**Task description**: Copy the lines below as they are; omit the images they contain.

■ ■ ■ ■ ■

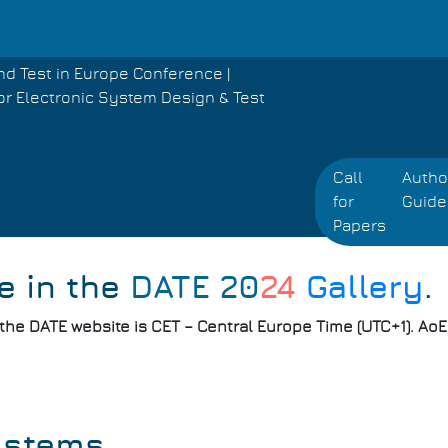
nd Test in Europe Conference |
or Electronic System Design & Test
Call
Autho
for
Guide
Papers
e in the
DATE 20
24
Gallery
.
 the DATE website is CET – Central Europe Time (UTC+1). Ao
ystems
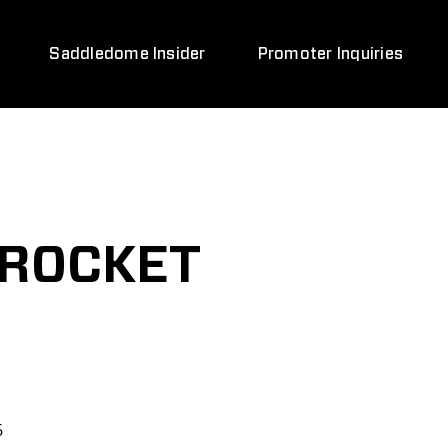
Saddledome Insider
Promoter Inquiries
 ROCKET
6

■ ■ ■ ■ ■

**Answer section**:
nd Test in Europe Conference |
or Electronic System Design & Test
Call
Autho
for
Guide
Papers
e in the
DATE 20
24
Gallery
.
 the DATE website is CET – Central Europe Time (UTC+1). Ao
ystems
Saddledome Insider
Promoter Inquiries
 ROCKET
6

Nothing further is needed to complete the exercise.